Left unmanaged, the strategy could be losing out on the long-term equity market risk premium — a return engine of most any long-only stock portfolio. In the short term, market conditions can extrapolate differences between multi-factor portfolios. A strategy built to outperform the market over a cycle will underperform at certain points, he wrote, and investors can and should know when to expect that.
Not that firms shilling products will tell them.
“Managing unrewarded risks is one of the key challenges faced by smart beta investors,” Shirbini wrote in his paper. “Index providers are not always transparent about the implicit unrewarded bets to which their offerings are exposed.” It’s worth noting that ERI Scientific Beta — a commercial affiliate of the academic EDHEC-Risk Institute — sells smart beta analytics, advisory services, and indexes tracked by about $25 billion in assets, according to the firm. ERI competes with other providers.

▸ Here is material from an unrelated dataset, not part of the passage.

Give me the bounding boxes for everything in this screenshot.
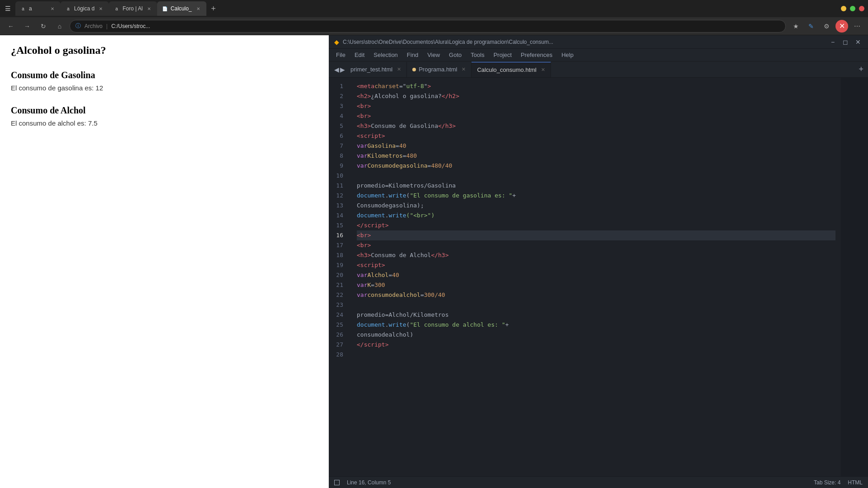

Investors selecting a vehicle for exposure to the volatility factor, for example, should pay less attention to recent track records and price than most do, Shirbini thinks, and more mind to tilts not named in the product title.
The MSCI World Minimum Volatility index has about two-thirds the annualized standard deviation of its cap-weighted benchmark, the MSCI World, over the last 10 years, data from the provider show. But it also more than doubles investors’ bets on telecommunications and utilities, while slashing exposure to energy stocks, the paper shows.
“Sector and region effects are important in explaining the variation in stock returns per se, but these are unrewarded risks over the long term and therefore have to be validated by investors,” Shirbini wrote. “Ultimately, the choice on managing these risks is a key fiduciary decision that cannot be left to the discretion of an index provider that has no status to do so.”